Wow, this is incredible. OP you (I?) should train a few models with different personalities/tasks and pair them with the 5 GitHub Monaspace fonts accordingly, allowing people in multifont programs to easily get different kinds of help in different situations. Lots of little ideas sparked by this… in general, I think this a good reminder that we are vastly underestimating fonts in discussions of UI (and, it appears, UX in full!)

It seems like it'd be possible to, instead of typing multiple exclamation points, have one trigger-character (eg. ). And then replace that character visually with an entire paragraph of text, assuming there aren't limits to the width of a character in fonts. I suppose the cursor and text wrapping would go wonky, though.

You could also use this to make animated fonts. An excuse to hook up a diffusion model next?

I may be doing this wrong but...the font provided just install as OpenSans and does not provide any functionality at least in mousepad or LibreOffice Writer. I am talking about the 90mb one

  • Yeah, sorry, that could have been clearer, I added a few more instructions. Basically, chances are that even if you've got Harfbuzz running, you're still running a version with no Wasm runtime. If so, chances are you can get away with building it with Wasm support, then add the built library to LD_PRELOAD before running the editor.

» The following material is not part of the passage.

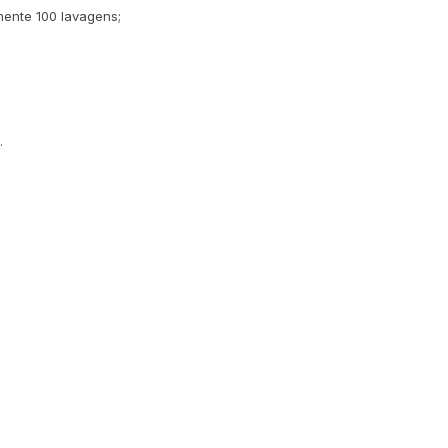
ente 100 lavagens;
.
.
.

    • That was useful. I have indeed compiled and installed wasm-micro and now meson build it successfully. Tho "meson compile -C build" returns an error about not finding "hb-wasm-api-list.hh". Do you have any experience of that?

      EDIT: Nevermind. Using the exact commits you linked give another error (undefined reference to wasm_externref_ref2obj). I give up

      2 replies →

your engineers were so busy finding out if they could, they never stopped to ask if they should!

this is over my head

  • The critical part is knowing that TTF fonts can include a virtual machine.. then he pops an llm into that and replaces instances of !!!!!! with whatever the llm outputs.

    • Not exactly. Harfbuzz, the font shaping library, has an optional feature to use WASM for shaping. Normal font hinting is much more restricted, precisely because Turing-complete fonts are a horrible idea.

first time I've heard of harfbuzz.

So we could expect latex.ttf very soon?

Stopped watching when the demo showed the letter O with a slash. That would confuse me a lot. I am an old timer and expect the zero to have it.

  • It's not possible to write the letter Ø without a slash. The slash is part of the letter.